## TASK
Take the material below and output exactly the run of lines from the one containing "Celulares estão presentes na maior parte do" down to the one containing "CONTINUA APÓS A PUBLICIDADE", with both included.

## DATA FOR THIS EXERCISE

--- --- ---

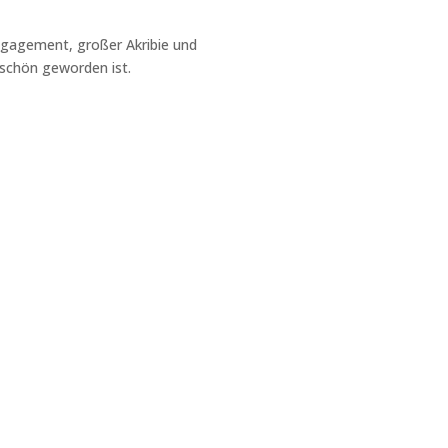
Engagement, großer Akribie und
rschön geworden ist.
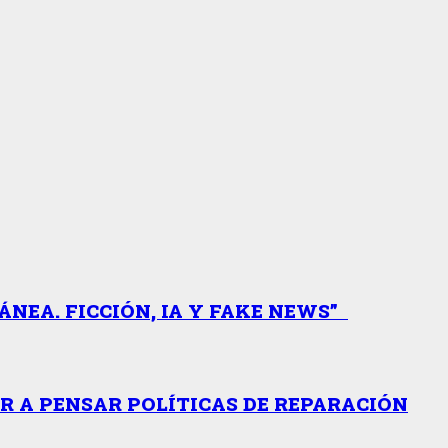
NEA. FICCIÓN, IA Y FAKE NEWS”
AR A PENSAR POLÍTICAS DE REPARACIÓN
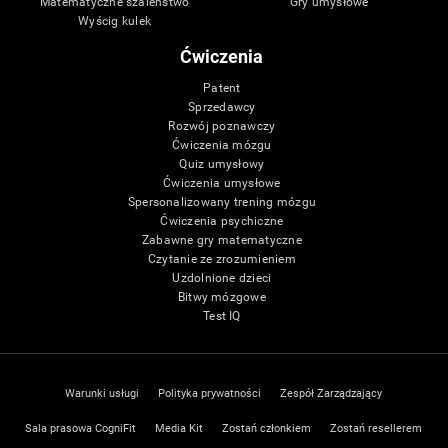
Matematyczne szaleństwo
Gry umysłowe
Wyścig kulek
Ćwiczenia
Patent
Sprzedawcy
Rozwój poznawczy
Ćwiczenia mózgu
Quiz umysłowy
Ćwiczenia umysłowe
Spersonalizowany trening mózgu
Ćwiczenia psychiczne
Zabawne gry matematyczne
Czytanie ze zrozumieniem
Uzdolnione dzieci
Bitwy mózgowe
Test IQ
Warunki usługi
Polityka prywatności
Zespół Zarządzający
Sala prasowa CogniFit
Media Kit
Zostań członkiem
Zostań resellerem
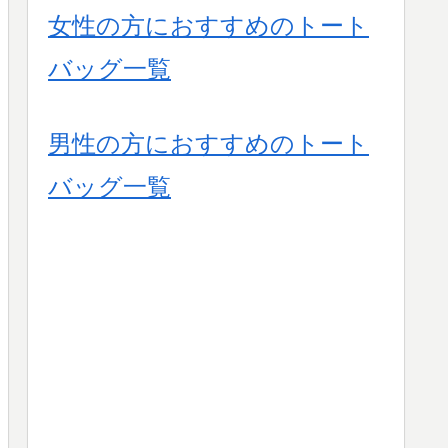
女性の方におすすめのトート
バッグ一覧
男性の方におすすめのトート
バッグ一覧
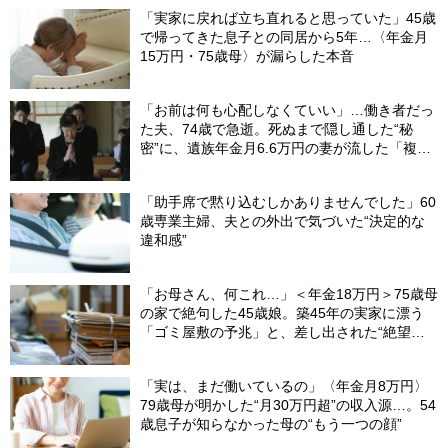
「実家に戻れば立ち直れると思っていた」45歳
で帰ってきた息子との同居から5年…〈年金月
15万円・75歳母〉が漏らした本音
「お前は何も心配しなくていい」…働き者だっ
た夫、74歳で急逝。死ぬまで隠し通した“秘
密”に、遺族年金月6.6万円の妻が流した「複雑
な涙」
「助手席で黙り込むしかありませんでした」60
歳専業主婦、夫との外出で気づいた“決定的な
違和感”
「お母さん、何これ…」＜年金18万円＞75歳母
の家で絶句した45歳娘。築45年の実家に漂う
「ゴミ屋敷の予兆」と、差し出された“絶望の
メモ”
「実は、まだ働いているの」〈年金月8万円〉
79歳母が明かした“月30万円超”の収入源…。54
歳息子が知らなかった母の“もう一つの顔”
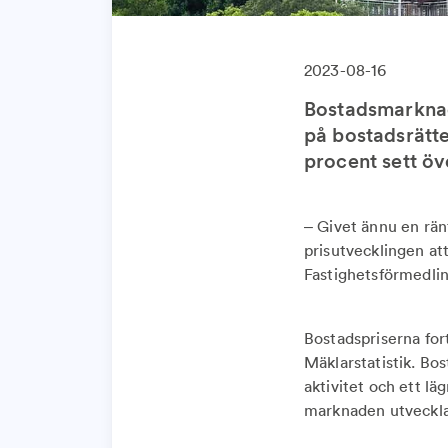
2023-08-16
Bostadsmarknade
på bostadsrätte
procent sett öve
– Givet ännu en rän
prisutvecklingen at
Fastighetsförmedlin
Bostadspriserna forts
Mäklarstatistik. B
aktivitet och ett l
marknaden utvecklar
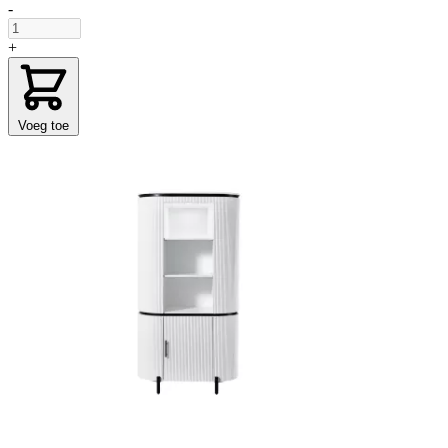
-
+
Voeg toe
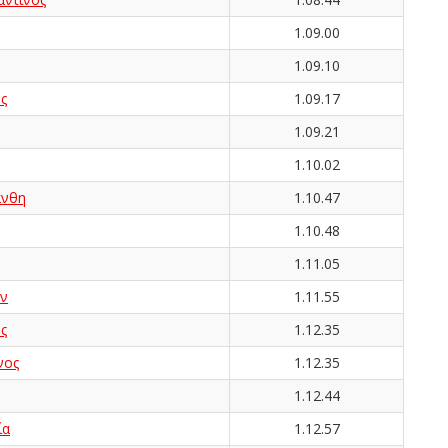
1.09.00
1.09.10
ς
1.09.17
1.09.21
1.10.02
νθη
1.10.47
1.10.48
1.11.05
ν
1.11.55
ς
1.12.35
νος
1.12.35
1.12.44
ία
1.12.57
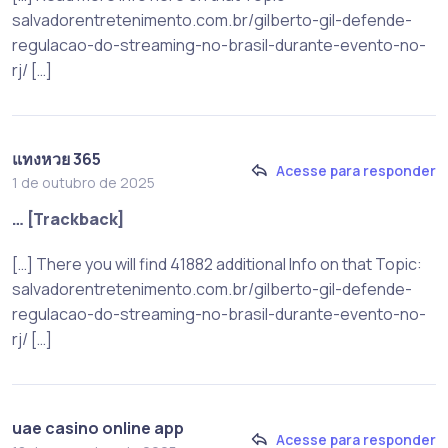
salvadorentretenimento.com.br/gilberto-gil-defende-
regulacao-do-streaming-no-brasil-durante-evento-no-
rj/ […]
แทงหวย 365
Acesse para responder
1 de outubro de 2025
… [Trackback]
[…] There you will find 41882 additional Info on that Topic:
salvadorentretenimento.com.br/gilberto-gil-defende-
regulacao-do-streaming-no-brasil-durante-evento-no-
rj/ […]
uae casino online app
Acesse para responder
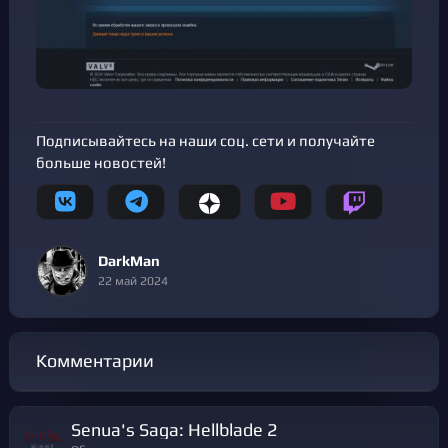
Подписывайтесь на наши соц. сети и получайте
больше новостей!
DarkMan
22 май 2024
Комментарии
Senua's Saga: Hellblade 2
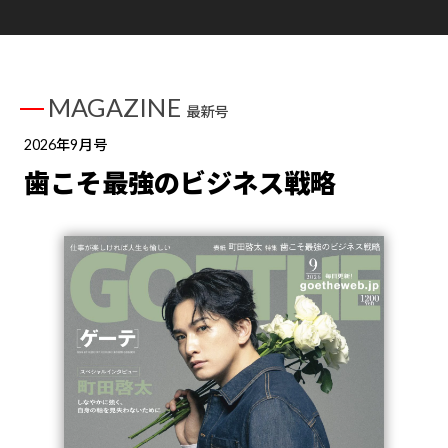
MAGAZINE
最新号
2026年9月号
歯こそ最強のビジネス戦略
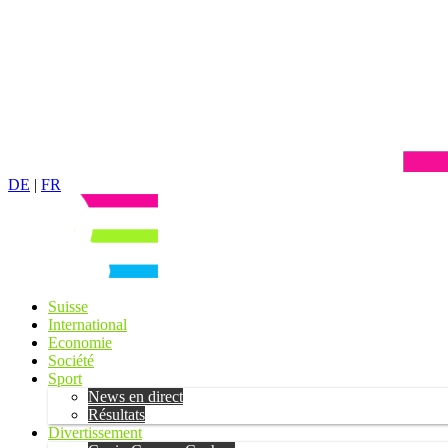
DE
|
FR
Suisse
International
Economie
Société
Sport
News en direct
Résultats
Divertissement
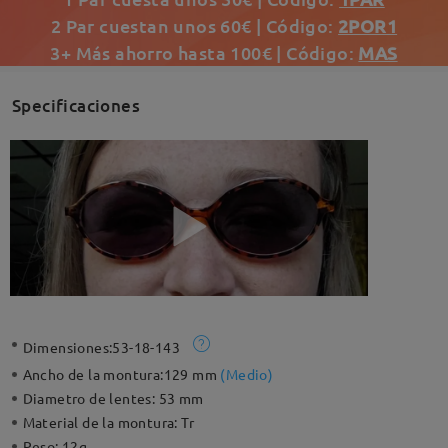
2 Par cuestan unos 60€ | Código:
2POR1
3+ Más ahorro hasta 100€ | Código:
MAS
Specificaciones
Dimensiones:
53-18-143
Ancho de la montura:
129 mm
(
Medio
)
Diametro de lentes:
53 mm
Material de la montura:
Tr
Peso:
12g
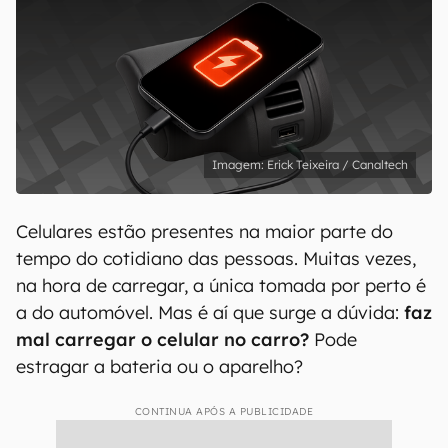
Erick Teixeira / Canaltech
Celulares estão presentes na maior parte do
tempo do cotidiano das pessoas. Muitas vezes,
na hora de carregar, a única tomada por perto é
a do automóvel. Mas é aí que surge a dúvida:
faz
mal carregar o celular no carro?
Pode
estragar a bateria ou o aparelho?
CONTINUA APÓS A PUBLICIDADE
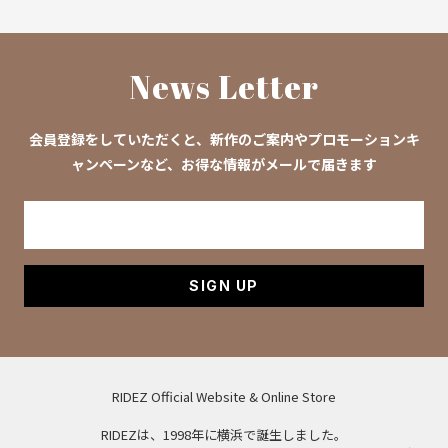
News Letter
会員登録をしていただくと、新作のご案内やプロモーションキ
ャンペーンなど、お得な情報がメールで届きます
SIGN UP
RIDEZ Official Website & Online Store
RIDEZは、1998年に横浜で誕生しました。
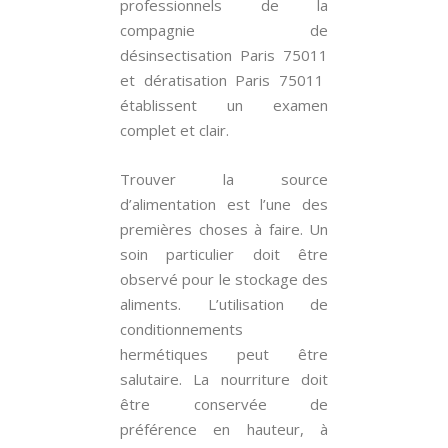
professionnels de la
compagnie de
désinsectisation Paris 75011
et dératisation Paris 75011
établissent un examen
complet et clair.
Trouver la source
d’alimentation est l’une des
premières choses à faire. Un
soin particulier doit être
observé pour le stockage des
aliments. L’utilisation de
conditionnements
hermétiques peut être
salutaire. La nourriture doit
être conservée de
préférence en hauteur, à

--- --- ---

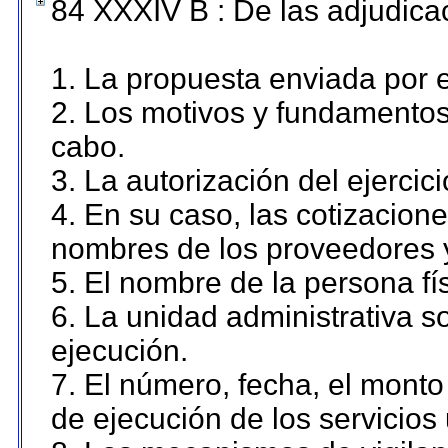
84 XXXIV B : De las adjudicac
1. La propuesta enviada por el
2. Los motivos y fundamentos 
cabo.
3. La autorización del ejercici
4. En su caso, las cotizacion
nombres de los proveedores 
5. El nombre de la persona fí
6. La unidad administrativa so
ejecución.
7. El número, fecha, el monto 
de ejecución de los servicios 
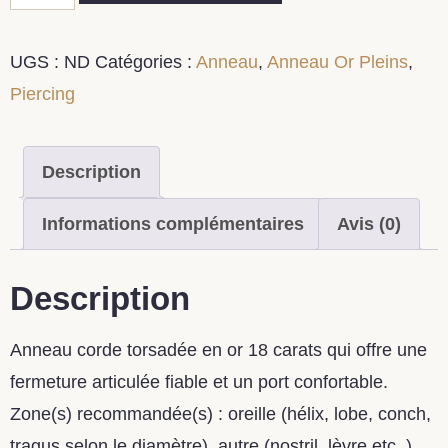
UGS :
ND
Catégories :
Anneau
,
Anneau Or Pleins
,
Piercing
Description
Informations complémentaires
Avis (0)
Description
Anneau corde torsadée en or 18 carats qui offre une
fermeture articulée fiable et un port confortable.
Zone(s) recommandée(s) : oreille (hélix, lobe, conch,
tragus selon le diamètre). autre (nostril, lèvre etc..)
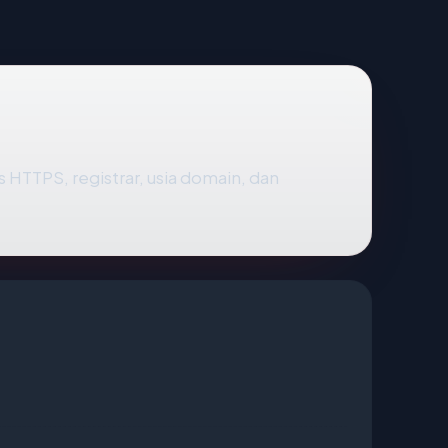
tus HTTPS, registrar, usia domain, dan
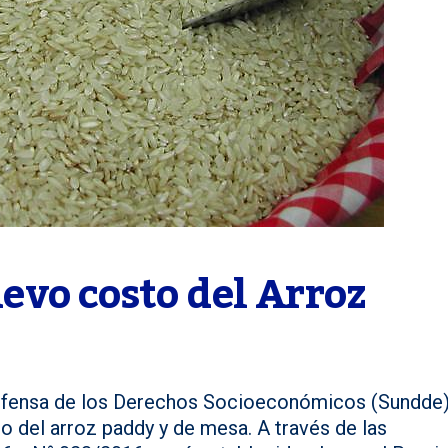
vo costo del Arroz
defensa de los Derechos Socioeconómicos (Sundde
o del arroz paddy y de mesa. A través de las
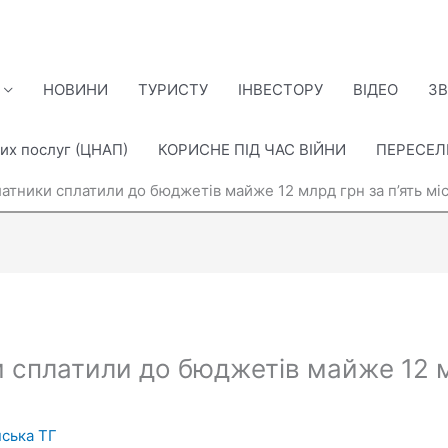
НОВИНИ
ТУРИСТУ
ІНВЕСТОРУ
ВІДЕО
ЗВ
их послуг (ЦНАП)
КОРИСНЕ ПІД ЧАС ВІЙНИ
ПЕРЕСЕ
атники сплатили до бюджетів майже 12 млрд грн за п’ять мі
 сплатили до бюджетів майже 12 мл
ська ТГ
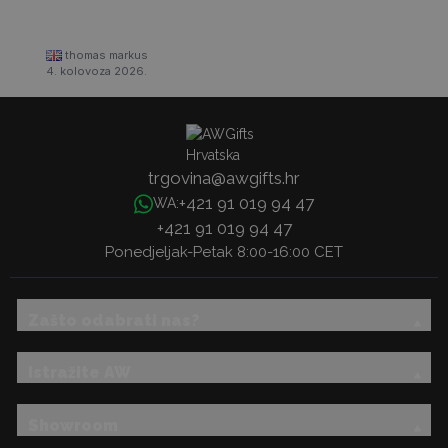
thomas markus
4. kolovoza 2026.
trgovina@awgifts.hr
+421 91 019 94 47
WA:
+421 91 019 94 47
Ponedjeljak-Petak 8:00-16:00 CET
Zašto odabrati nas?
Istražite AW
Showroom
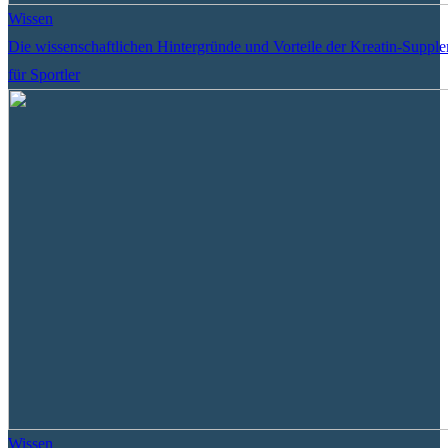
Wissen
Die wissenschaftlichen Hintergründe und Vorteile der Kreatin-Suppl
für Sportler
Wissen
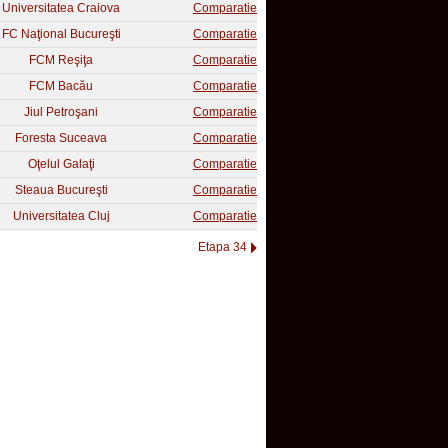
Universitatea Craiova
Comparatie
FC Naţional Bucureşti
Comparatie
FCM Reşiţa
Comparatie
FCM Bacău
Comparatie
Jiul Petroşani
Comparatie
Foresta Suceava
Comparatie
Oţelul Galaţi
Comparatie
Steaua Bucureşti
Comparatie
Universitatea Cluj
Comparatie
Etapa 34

--- --- ---

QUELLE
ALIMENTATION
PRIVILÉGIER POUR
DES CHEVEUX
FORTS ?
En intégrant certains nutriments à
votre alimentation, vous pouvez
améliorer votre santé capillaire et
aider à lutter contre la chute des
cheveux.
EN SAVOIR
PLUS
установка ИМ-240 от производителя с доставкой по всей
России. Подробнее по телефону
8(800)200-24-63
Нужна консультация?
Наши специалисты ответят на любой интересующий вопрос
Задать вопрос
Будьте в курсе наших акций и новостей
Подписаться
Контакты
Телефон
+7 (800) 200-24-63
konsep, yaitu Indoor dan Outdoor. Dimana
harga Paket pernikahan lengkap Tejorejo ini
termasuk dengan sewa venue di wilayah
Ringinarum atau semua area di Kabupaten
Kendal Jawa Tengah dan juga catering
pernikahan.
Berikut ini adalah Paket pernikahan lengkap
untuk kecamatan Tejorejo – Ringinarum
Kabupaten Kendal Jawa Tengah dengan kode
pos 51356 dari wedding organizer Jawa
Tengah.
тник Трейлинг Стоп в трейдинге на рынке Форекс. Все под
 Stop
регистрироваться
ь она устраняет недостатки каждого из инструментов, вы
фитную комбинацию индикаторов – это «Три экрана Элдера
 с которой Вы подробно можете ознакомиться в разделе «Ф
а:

--- --- ---

## EXERCISE SOLUTION
Celulares estão presentes na maior parte do
tempo do cotidiano das pessoas. Muitas vezes,
na hora de carregar, a única tomada por perto é
a do automóvel. Mas é aí que surge a dúvida:
faz
mal carregar o celular no carro?
Pode
estragar a bateria ou o aparelho?
CONTINUA APÓS A PUBLICIDADE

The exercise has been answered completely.